These People Are Selling Their Hair As “Free Meal Tokens”

(Photo credit: eBay/jordymo_3)

(Photo credit: eBay/jordymo_3)

(Photo credit: eBay/jordymo_3)

(Photo credit: eBay/jordymo_3)

Hair in the food happens. We don’t plan it and we don’t like for it to happen and, nine times out of ten, it’s the customer’s own hair. No matter who the hair belongs to, the customer always wants to get their food for free because they think that finding hair in the food is more disgusting than the fact that the cook made their burger mere minutes after blatantly ignoring the “employees must wash hands before returning to work” sign after he took a massive dump that was a direct result of the 7-11 breakfast burrito he had on his way to work.

Well, a couple off asshole students named Jord and Lib, are trying to cash in on that idea. I pretty much hate them and it has nothing do with their names sounding like a holistic brand of soap or a defunct sing duo from the ’70’s. They posted an auction on eBay selling his beard hairs and calling them “free meal tokens.” That’s right, he’s selling hair from his beard so that people can take those hairs, place them in into their food at the restaurant and claim that it came from the kitchen, therefore getting a shot at free food.
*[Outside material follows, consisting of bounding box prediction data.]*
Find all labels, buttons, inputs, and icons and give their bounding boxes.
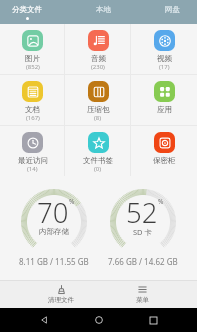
staticText: (230): [91, 63, 105, 71]
button[interactable]: Home: [88, 309, 110, 331]
staticText: 图片: [25, 54, 40, 63]
button[interactable]: 压缩包: [65, 75, 131, 125]
staticText: 本地: [96, 5, 111, 14]
staticText: 保密柜: [153, 156, 176, 165]
button[interactable]: 最近访问: [0, 126, 65, 176]
staticText: 70: [37, 194, 69, 231]
staticText: 内部存储: [39, 227, 69, 236]
staticText: 菜单: [136, 296, 149, 304]
button[interactable]: Back: [33, 309, 55, 331]
staticText: (14): [27, 165, 38, 173]
button[interactable]: Recents: [142, 309, 164, 331]
staticText: %: [69, 197, 75, 206]
staticText: (8): [94, 114, 102, 122]
staticText: 7.66 GB / 14.62 GB: [108, 256, 178, 267]
button[interactable]: 图片: [0, 24, 65, 74]
staticText: (167): [26, 114, 40, 122]
button[interactable]: 音频: [65, 24, 131, 74]
button[interactable]: 应用: [131, 75, 197, 125]
staticText: 音频: [91, 54, 106, 63]
staticText: 文档: [25, 105, 40, 114]
button[interactable]: 文件书签: [65, 126, 131, 176]
staticText: 8.11 GB / 11.55 GB: [19, 256, 89, 267]
staticText: 压缩包: [87, 105, 110, 114]
staticText: 应用: [157, 105, 172, 114]
staticText: 视频: [157, 54, 172, 63]
staticText: 文件书签: [83, 156, 113, 165]
staticText: 清理文件: [48, 296, 74, 304]
staticText: %: [158, 197, 164, 206]
button[interactable]: 保密柜: [131, 126, 197, 176]
button[interactable]: 文档: [0, 75, 65, 125]
button[interactable]: 网盘: [165, 0, 180, 24]
staticText: 最近访问: [18, 156, 48, 165]
button[interactable]: 清理文件: [34, 282, 88, 307]
staticText: 分类文件: [12, 5, 42, 14]
button[interactable]: 视频: [131, 24, 197, 74]
staticText: (17): [159, 63, 170, 71]
staticText: SD 卡: [133, 227, 153, 237]
staticText: (852): [26, 63, 40, 71]
button[interactable]: 菜单: [122, 282, 163, 307]
staticText: 网盘: [165, 5, 180, 14]
staticText: 52: [126, 194, 158, 231]
button[interactable]: 本地: [96, 0, 111, 24]
button[interactable]: 分类文件: [12, 0, 42, 24]
staticText: (0): [94, 165, 102, 173]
“Ever had a meal that you wish you didn’t have to pay for?
Ever wanted a meal that you couldn’t afford?
We have the answer! My beard hair provides the ultimate get out clause..
‘Oi waiter! What’s this f***ing hair in my meal?’
‘Oh I am so sorry sir, it doesn’t look like one of ours, I’ll get it sorted for you.’
A short while later after you’ve finished your meal…‘
We are so sorry for the incident sir, we’ve fully refunded your meal and given you a complimentary voucher to come back again if you wish.’ “

And believe it or not, people have bought them. Jord said, “about ten of my hairs are out on the loose already to get a free meal for someone, but I’ve got plenty more to give.”
Who the fuck bought those nasty-ass, hipster beard hairs? Did they not have hair of their own? Are there that many sufferers of alopecia in this world who are so desperate to to try to get a free meal comped at Applebee’s that they will pay the equivalent of $3.63 for some random hair bought on the Internet?
Someone needs to create a portable, do-it-yourself- DNA kit so that the next time someone tries the ol’ “hair in the food” trick, we can whip that DNA machine out of our apron and pull a Maury Povich on their ass: “You claim that this hair in your 4-cheese mac & cheese with honey chicken tenders is not from you and you want your food for free. The DNA results have confirmed that’s a lie!”